Similarly, the Peruvian Foreign Ministry rejected the statements made by the President of Colombia, Gustavo Petro [7], regarding the events that took place on the campus of the Universidad Nacional Mayor de San Marcos. One of the issues that most concerned the factions of the Peruvian right wing was the relationship with other left-wing governments in the region, although Castillo apparently did not have time to concretise strategies or concrete actions with them, which could have affected the interests historically shared by the American and Peruvian bourgeoisie. This interest was ratified by the US ambassador, Lisa Kenna, who reiterated "her country's full support for Peru's democratic institutions and the actions of the constitutional government to stabilise the social situation". In the Peruvian case, it should not be forgotten that both the Pacific War with Chile (1879-1884), in which it lost the coastal province of Tarapacá, as well as the Cenepa War (1995), over border delimitation (Cenepa river basin), continue to be milestones or references of a historical narrative aimed at strengthening nationalism.

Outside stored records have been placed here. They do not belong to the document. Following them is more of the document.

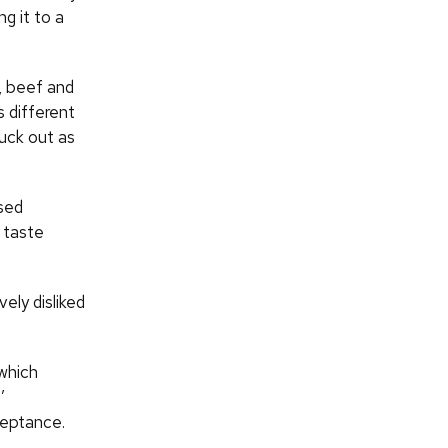
g it to a
n, beef and
 different
uck out as
ased
 taste
ely disliked
which
’
ceptance.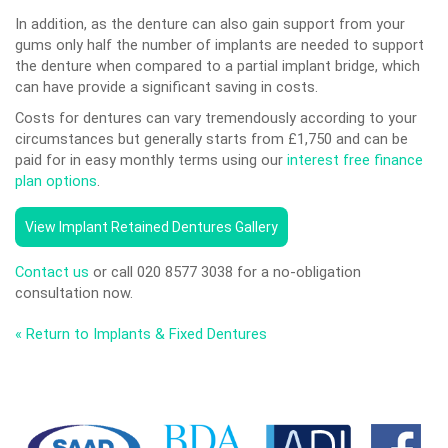
In addition, as the denture can also gain support from your
gums only half the number of implants are needed to support
the denture when compared to a partial implant bridge, which
can have provide a significant saving in costs.
Costs for dentures can vary tremendously according to your
circumstances but generally starts from £1,750 and can be
paid for in easy monthly terms using our
interest free finance
plan options
.
View Implant Retained Dentures Gallery
Contact us
or call 020 8577 3038 for a no-obligation
consultation now.
« Return to Implants & Fixed Dentures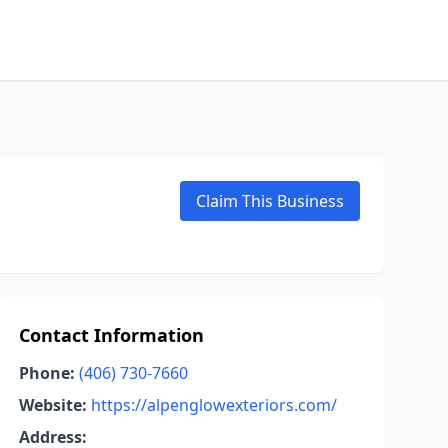
Claim This Business
Contact Information
Phone:
(406) 730-7660
Website:
https://alpenglowexteriors.com/
Address: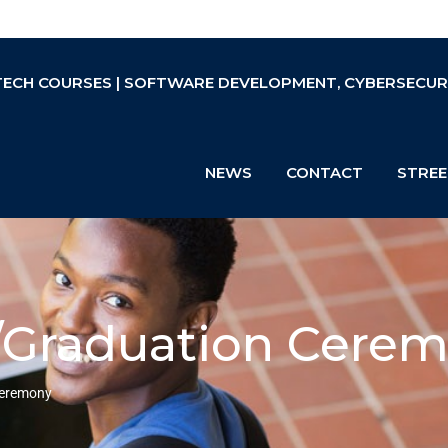
TECH COURSES | SOFTWARE DEVELOPMENT, CYBERSECURIT
NEWS
CONTACT
STREE
k/Graduation Cere
Ceremony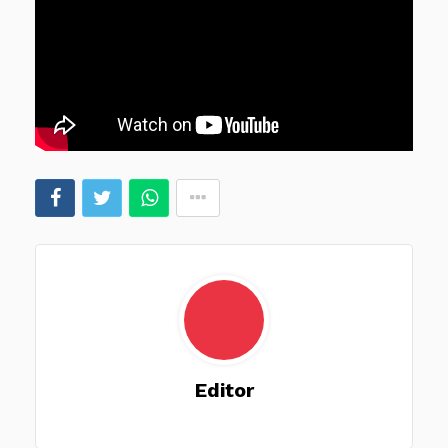
Editor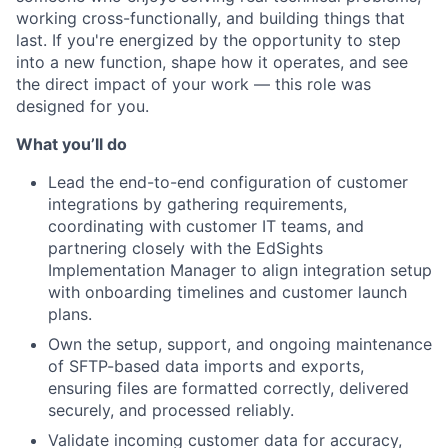
working cross-functionally, and building things that
last. If you're energized by the opportunity to step
into a new function, shape how it operates, and see
the direct impact of your work — this role was
designed for you.
What you’ll do
Lead the end-to-end configuration of customer
integrations by gathering requirements,
coordinating with customer IT teams, and
partnering closely with the EdSights
Implementation Manager to align integration setup
with onboarding timelines and customer launch
plans.
Own the setup, support, and ongoing maintenance
of SFTP-based data imports and exports,
ensuring files are formatted correctly, delivered
securely, and processed reliably.
Validate incoming customer data for accuracy,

In short, the current reality shows that the Peruvian bourgeoisie, like others on the right and left in the region, has not been afraid to order repression and maintain its interests in any way it can, sending a clear message to stimulate fear in the ranks of the proletariat. It is difficult to know if these demonstrations and road blockades will last longer, but what is clear is that the Peruvian bourgeoisie seems to have convinced itself that the only way to achieve a certain political stability and control of the situation will be through the application of "legitimate violence" by the state against the population and the purging of its political apparatus of government.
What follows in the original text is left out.